Please reproduce the entries exactly, skipping each picture.

Segment Open

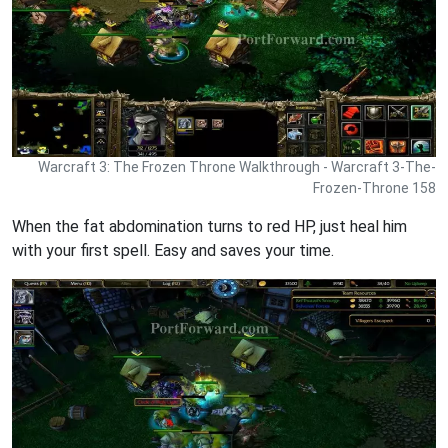
Warcraft 3: The Frozen Throne Walkthrough - Warcraft 3-The-
Frozen-Throne 158
When the fat abdomination turns to red HP, just heal him
with your first spell. Easy and saves your time.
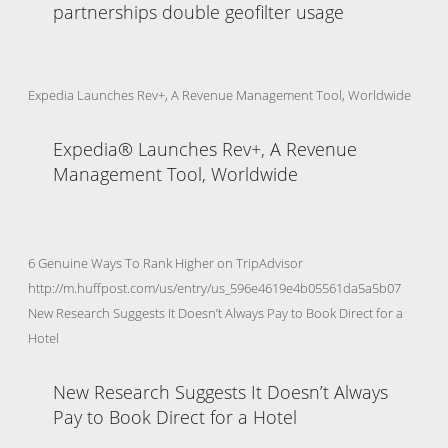
partnerships double geofilter usage
Expedia Launches Rev+, A Revenue Management Tool, Worldwide
Expedia® Launches Rev+, A Revenue
Management Tool, Worldwide
6 Genuine Ways To Rank Higher on TripAdvisor
http://m.huffpost.com/us/entry/us_596e4619e4b05561da5a5b07
New Research Suggests It Doesn’t Always Pay to Book Direct for a
Hotel
New Research Suggests It Doesn’t Always
Pay to Book Direct for a Hotel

Segment Closed

### Task result
Warcraft 3: The Frozen Throne Walkthrough - Warcraft 3-The-
Frozen-Throne 158
When the fat abdomination turns to red HP, just heal him
with your first spell. Easy and saves your time.
partnerships double geofilter usage
Expedia Launches Rev+, A Revenue Management Tool, Worldwide
Expedia® Launches Rev+, A Revenue
Management Tool, Worldwide
6 Genuine Ways To Rank Higher on TripAdvisor
http://m.huffpost.com/us/entry/us_596e4619e4b05561da5a5b07
New Research Suggests It Doesn’t Always Pay to Book Direct for a
Hotel
New Research Suggests It Doesn’t Always
Pay to Book Direct for a Hotel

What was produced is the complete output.